Desde que era pequeña siempre me gustó pintar, era como sumergirme en el mundo que estaba pintando. Era algo mágico, era una forma de evasión de la realidad. Empecé el colegio y dejé la creatividad a un lado para centrarme en los estudios. Pasé más tarde al instituto y luego a la universidad.
En la universidad tenía tanto que estudiar y tantos trabajos que hacer que apenas podía quedar con amigos. Cuando llegó el verano pude relajarme completamente, en el piso que tenía había una habitación que no utilizaba así que decidí empezar a dibujar como lo hacía cuando era pequeña. Compré pinturas, pinceles, un lienzo y un caballete. Empecé a dibujar mi paraíso ideal, estaba ya acabando cuando mi mano atravesó el lienzo y aparecí dentro de él.

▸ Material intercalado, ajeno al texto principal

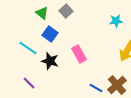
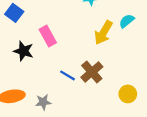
black star: (50, 61) -> (23, 51), moved

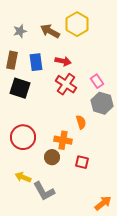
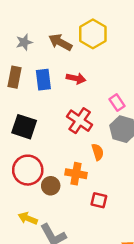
red cross: (66, 84) -> (80, 121), moved
black square: (20, 88) -> (24, 127), moved
brown circle: (52, 157) -> (51, 186), moved

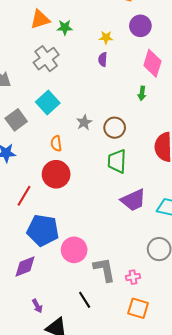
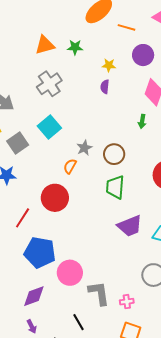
green star: (65, 27) -> (75, 47), moved
orange semicircle: (56, 143) -> (70, 166), moved, turned 35
purple diamond: (25, 267) -> (34, 296), moved

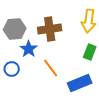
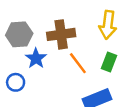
orange line: (51, 68) -> (78, 63), moved

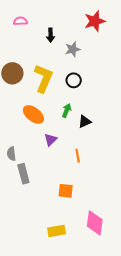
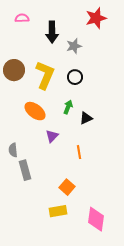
black arrow: (51, 35) -> (52, 32), size x1.5
orange square: (66, 191) -> (67, 187), turned 35
yellow rectangle: (57, 231) -> (58, 211), moved

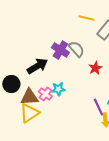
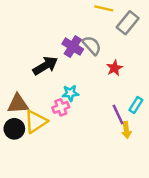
black circle: (11, 84) -> (14, 129), moved
pink cross: (45, 94) -> (61, 107), moved, turned 32
brown triangle: (29, 97) -> (18, 104), moved

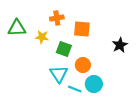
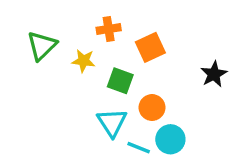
green triangle: (17, 28) -> (42, 46), turned -42
orange square: (82, 29) -> (150, 47), turned -30

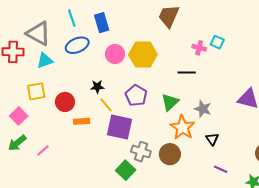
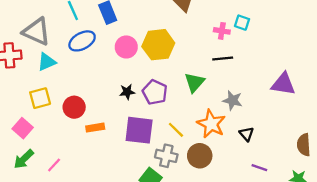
black line: (187, 73) -> (223, 59), moved
black star: (97, 87) -> (127, 92), moved
green triangle: (170, 102) -> (194, 82), moved
yellow line: (106, 105) -> (176, 130), moved

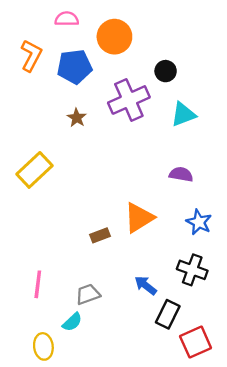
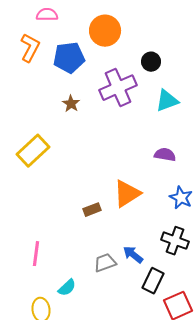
pink semicircle: (67, 19) -> (47, 15), moved
gray trapezoid: (88, 294) -> (105, 263), moved

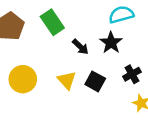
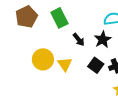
yellow circle: (23, 79) -> (43, 59), moved
black square: (95, 81) -> (96, 65), moved

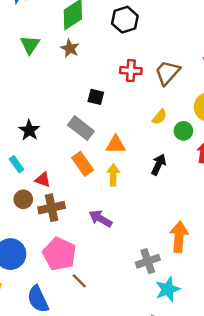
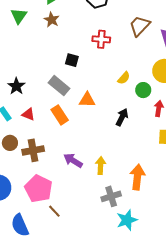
brown trapezoid: (167, 73) -> (140, 26), moved
yellow arrow: (113, 175) -> (101, 166), moved
red triangle: (43, 180) -> (28, 114), moved

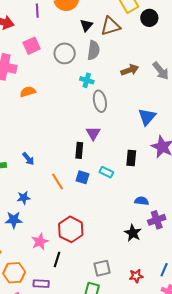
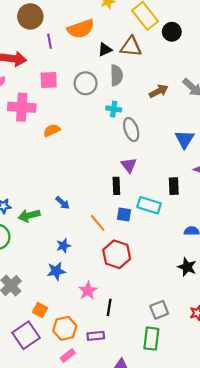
black triangle: (86, 25) -> (105, 50), turned 32
brown triangle: (110, 26) -> (131, 47), turned 30
pink square: (32, 46) -> (49, 80), turned 30
cyan rectangle: (106, 172) -> (149, 205), size x1.5
red hexagon: (71, 229) -> (117, 254), moved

Era un lugar lleno de cerezos en flor, el ambiente era cálido como si el aire te diera un abrazo en un frío invierno. También había un lago de agua cristalina y el olor de las flores era tan dulce y puro que me sentía en un verdadero paraíso. Cuando salí del lienzo ya era de noche así que me fui a dormir.

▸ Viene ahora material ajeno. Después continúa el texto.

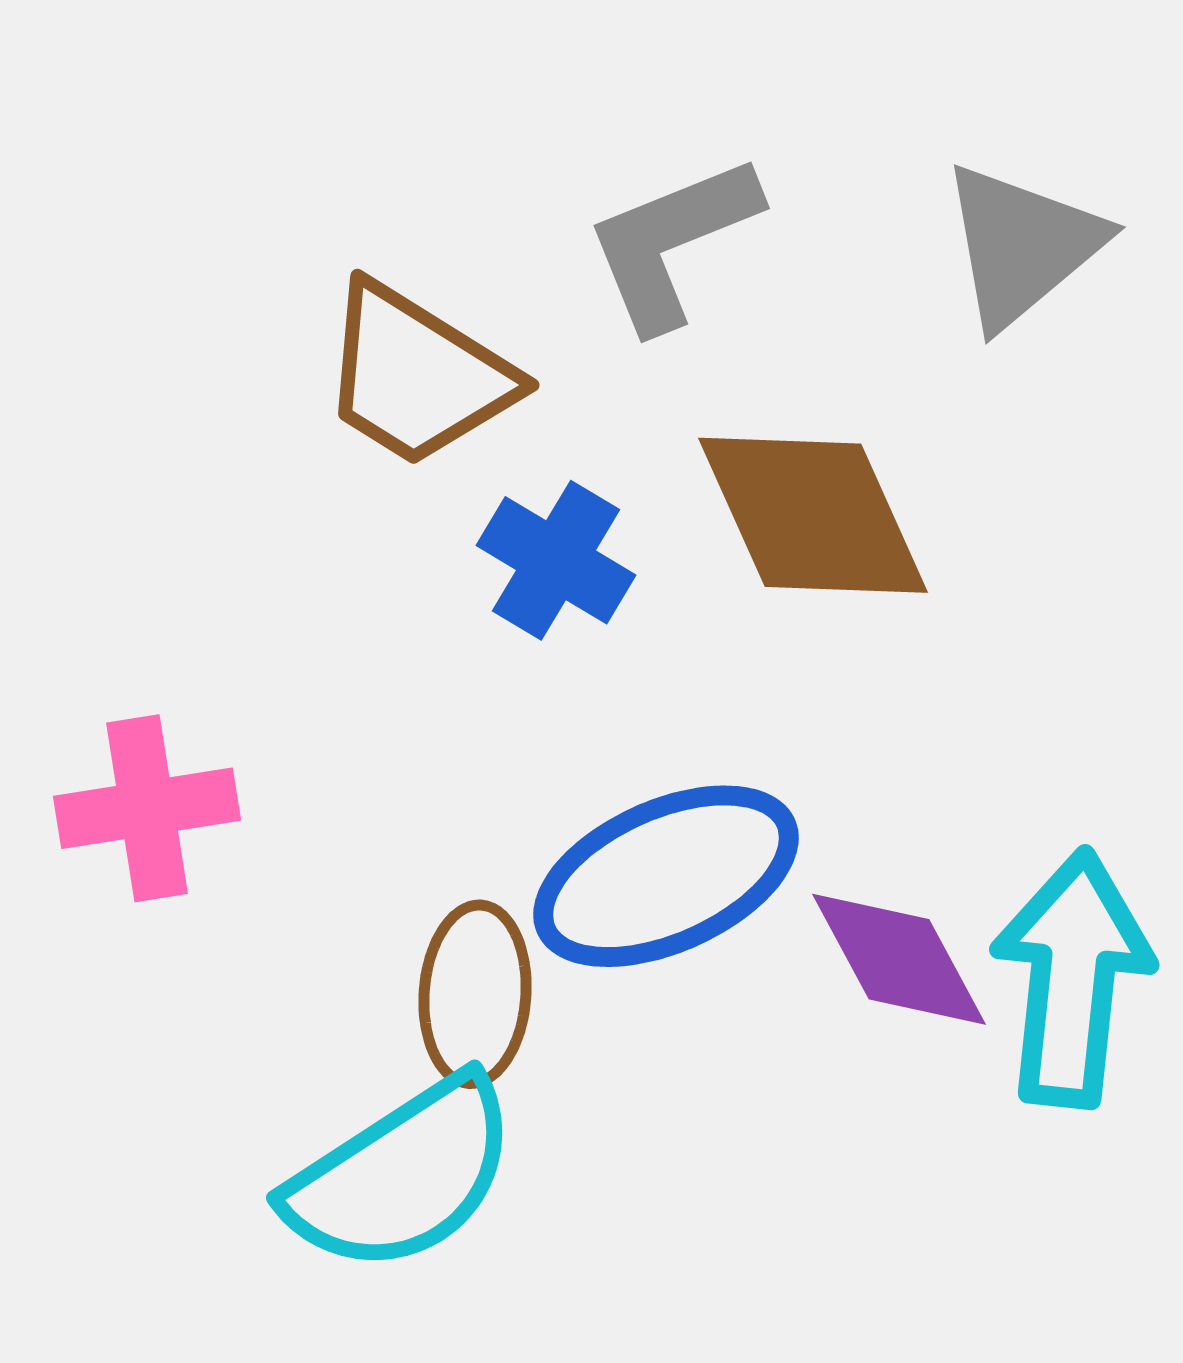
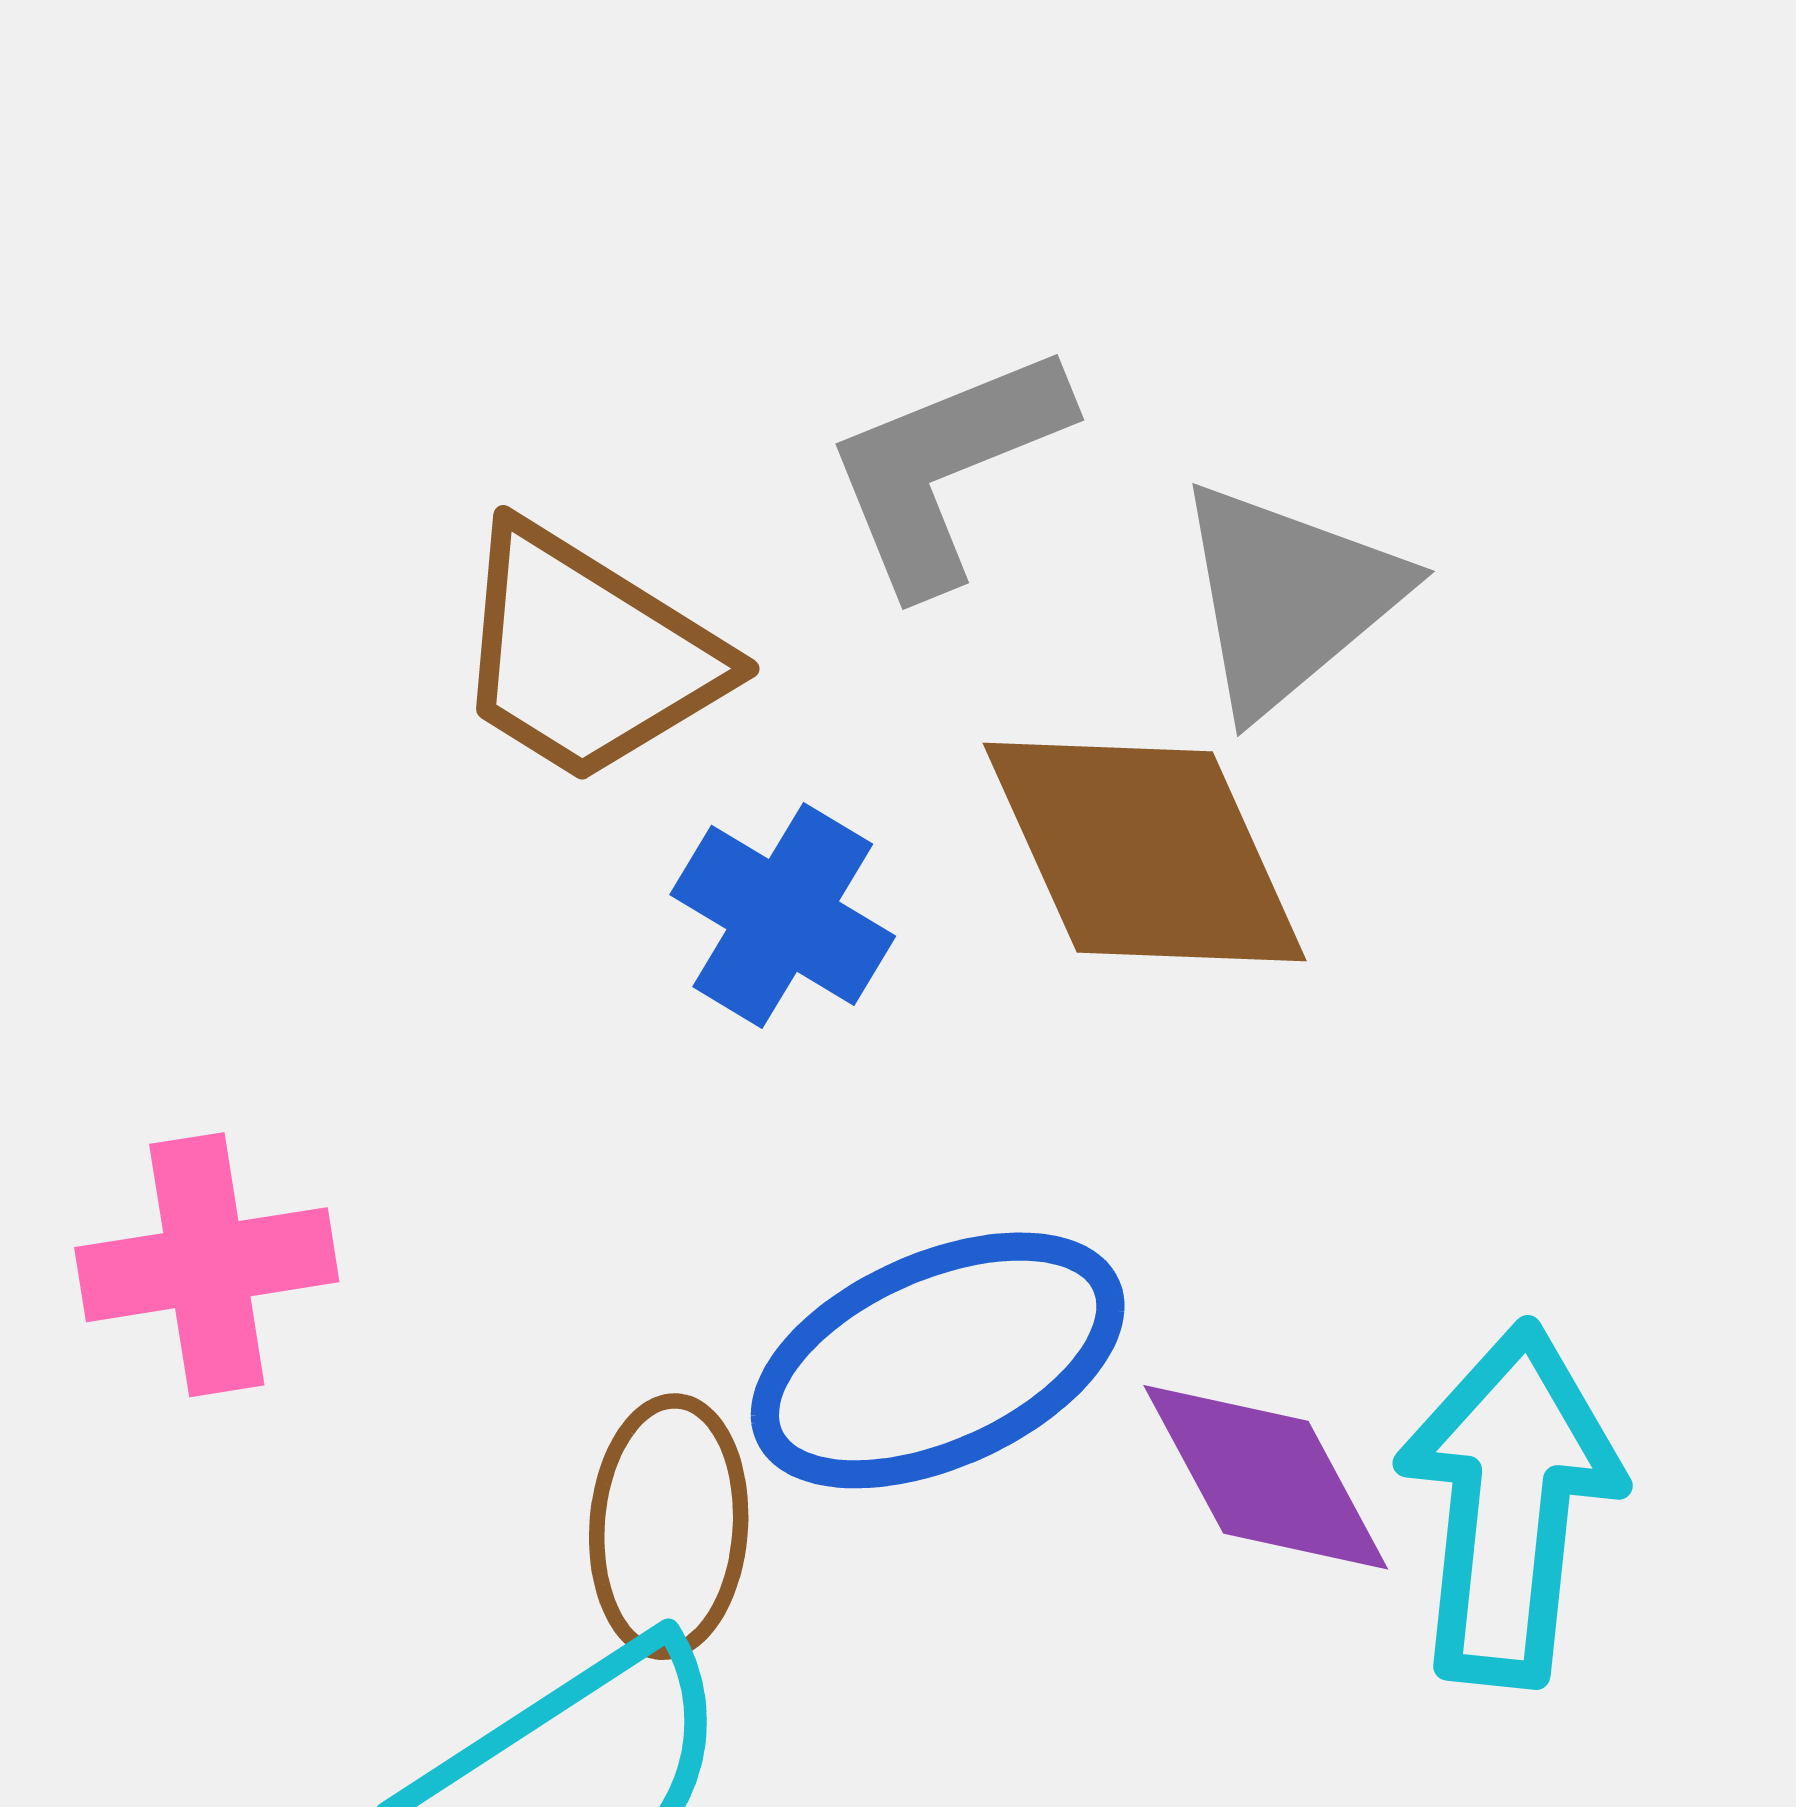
gray triangle: (1022, 245) -> (1288, 597), moved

Por la mañana pensé que todo lo que me pasó había sido un sueño así que no le di mucha importancia. Me vestí, cogí las llaves y me fui a la cafetería de mi amiga para desayunar. Hablé con ella sobre mi sueño, ella me comprendió e incluso me incentivó a volver a casa y entrar en la habitación en la que supuestamente estaba el lienzo.

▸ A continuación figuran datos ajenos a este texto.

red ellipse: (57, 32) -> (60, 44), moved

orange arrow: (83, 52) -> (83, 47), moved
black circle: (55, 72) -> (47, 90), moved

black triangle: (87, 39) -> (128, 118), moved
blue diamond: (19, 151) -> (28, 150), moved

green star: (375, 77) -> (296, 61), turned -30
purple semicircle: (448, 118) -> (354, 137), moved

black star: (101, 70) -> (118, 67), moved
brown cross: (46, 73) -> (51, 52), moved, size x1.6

Cuando volví a casa entré en la habitación como me dijo ella y allí estaba el cuadro, pensé que igual lo había pintado, después me fui a la cama y lo soñé. Me acerqué al lienzo y lo toqué, volví a entrar en el paraíso, creí que era una locura y salí de él. Fui rápidamente a la cafetería y un poco aturdida por lo ocurrido busqué a mi amiga. La encontré minutos más tarde y la convencí para que me acompañara hasta mi piso. Entramos en la habitación y ambas tocamos a la vez el cuadro, aparecimos en él. Ambas estábamos muy sorprendidas, era magia.
Cuando salimos del cuadro decidimos hacer pruebas con otros colores, lienzos, estilos y etc. Acabamos divirtiéndonos mucho, ya no estábamos sorprendidas sino felices. Creamos mundos en los cuáles podíamos meternos.
Semanas más tarde empezamos a comentárselo a otros amigos nuestros y familiares. Creábamos mundos para ellos y se los regalábamos. Llegamos a hacer tantos mundos fantásticos, tenebrosos, tranquilos y bonitos que realmente pensábamos que estábamos en una película. Pronto esto empezó a pasarle a ilustradores, pintores y diseñadoras de todo el mundo. No solo nos metíamos en diversos y diferentes mundos, sino que si se pintaba a una persona o animal podía salir del cuadro y comportarse completamente como una persona o animal real. Esto provocó que todo lo que soñamos una vez de pequeños se hiciera realidad. Si querías algo solo tenías que pintarlo y así es como todos empezamos a pintar y crear cosas únicas.
Espero que os gustara y que contestéis a la pregunta que os hago, tengo curiosidad de saber cuál sería vuestro mundo ideal.